Doesn’t this look amazing? I’ve read great things about using “yeast water” at The Fresh Loaf which is basically anything fermented with water. You can even use certain vegetables. Or tea. According to Wikipedia, tea combined with honey is a popular fermentation tool – something like Kefir and the like. You do know that yogurt is also made by slowly fermenting milk, right? The longer you ferment things, the more tasty they get (or the more “tang” they have, which might not appeal to everyone).
My girlfriends uncle has an apple orchard. They are “organic” meaning no insecticides are used (and no pruning either, they’re full-grown trees). I simply cut up one apple, added some water and left it for a few days. Some bubbles start appearing and after a while, the apples start releasing a purgent smell. This indicates that the fermentation process has been started. You can “refresh” your water yeast by simply replacing some old apple pieces with new ones.

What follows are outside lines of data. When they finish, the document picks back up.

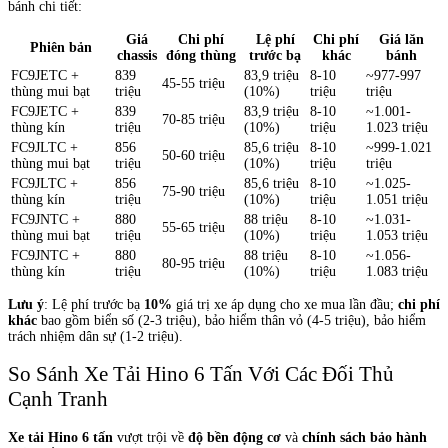
bánh chi tiết:
Giá
Chi phí
Lệ phí
Chi phí
Giá lăn
Phiên bản
chassis
đóng thùng
trước bạ
khác
bánh
FC9JETC +
839
83,9 triệu
8-10
~977-997
45-55 triệu
thùng mui bạt
triệu
(10%)
triệu
triệu
FC9JETC +
839
83,9 triệu
8-10
~1.001-
70-85 triệu
thùng kín
triệu
(10%)
triệu
1.023 triệu
FC9JLTC +
856
85,6 triệu
8-10
~999-1.021
50-60 triệu
thùng mui bạt
triệu
(10%)
triệu
triệu
FC9JLTC +
856
85,6 triệu
8-10
~1.025-
75-90 triệu
thùng kín
triệu
(10%)
triệu
1.051 triệu
FC9JNTC +
880
88 triệu
8-10
~1.031-
55-65 triệu
thùng mui bạt
triệu
(10%)
triệu
1.053 triệu
FC9JNTC +
880
88 triệu
8-10
~1.056-
80-95 triệu
thùng kín
triệu
(10%)
triệu
1.083 triệu
Lưu ý
: Lệ phí trước bạ
10%
giá trị xe áp dụng cho xe mua lần đầu;
chi phí
khác
bao gồm biển số (2-3 triệu), bảo hiểm thân vỏ (4-5 triệu), bảo hiểm
trách nhiệm dân sự (1-2 triệu).
So Sánh Xe Tải Hino 6 Tấn Với Các Đối Thủ
Cạnh Tranh
Xe tải Hino 6 tấn
vượt trội về
độ bền động cơ
và
chính sách bảo hành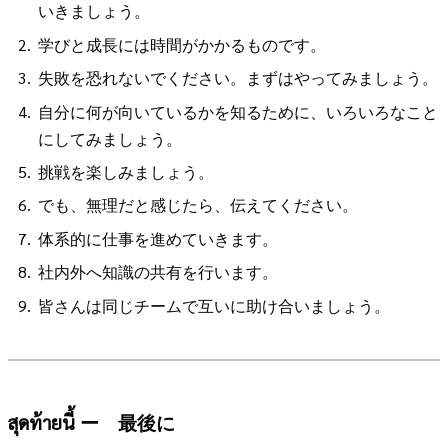
いきましょう。
学びと成長には時間がかかるものです。
失敗を恐れないでください。まずはやってみましょう。
自分に何が向いているかを知るために、いろいろなこと
にしてみましょう。
挑戦を楽しみましょう。
でも、無理だと感じたら、伝えてください。
体系的に仕事を進めていきます。
社内外へ知識の共有を行います。
皆さんは同じチームで互いに助け合いましょう。
สุดท้ายนี้ ー 最後に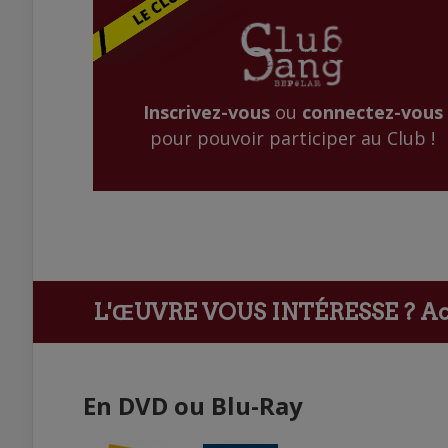
Inscrivez-vous
ou
connectez-vous
pour pouvoir participer au Club !
L'ŒUVRE VOUS INTÉRESSE ?
Ach
En DVD ou Blu-Ray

I had no idea when this yeast would be ready to fully leaven a bread. And how long it would take – meaning the (bulk) fermentation time, I’m used to while using classic rye or wheat sourdough. So I came up with a recipe to try it out after some small successes (trying to combine some yeast water with flour and seeing what happens).
preferment (12 hours at 19°C)
- 100gr yeast water
- 100gr spelt flour (this is basic white spelt flour)
- 300gr spelt flour
- 100gr wholerye flour
- 2 teaspoons cinnamon
- 1 big apple, cut up into small pieces, with peel
- 225gr water @ 25°C
- the preferment
This would make the dough 65% hydratation – something to relatively easy work with. I wanted to incorporate the apples I’ve used to create the yeast into the final bread. And since apples happen to combine so well with cinnamon, that was a no-brainer!
It turned out to be extremely good. The yeast is as vigorous as classic sourdough yeast – or might even rise faster. It was difficult to judge – I let the dough final proof in the fridge for a day (6°C) – 12h. I get greater results on all bread using this method and this is no exception.
What surprised me the most was the sweetness of the bread, or the complete absence of the regular “tang” I love about sourdough. So this bread might appeal to people who don’t like rye sour or sour in general. Of course the cinnamon also helps to sweeten everything, but even without it, I still think you would get a different taste. The apples in the yeast did not affect the flavor – the apples in the bread did: it also kept it more moist!
I now have three starters in my fridge: a stiff white one, a liquid rye one and this apple yeast container. Great!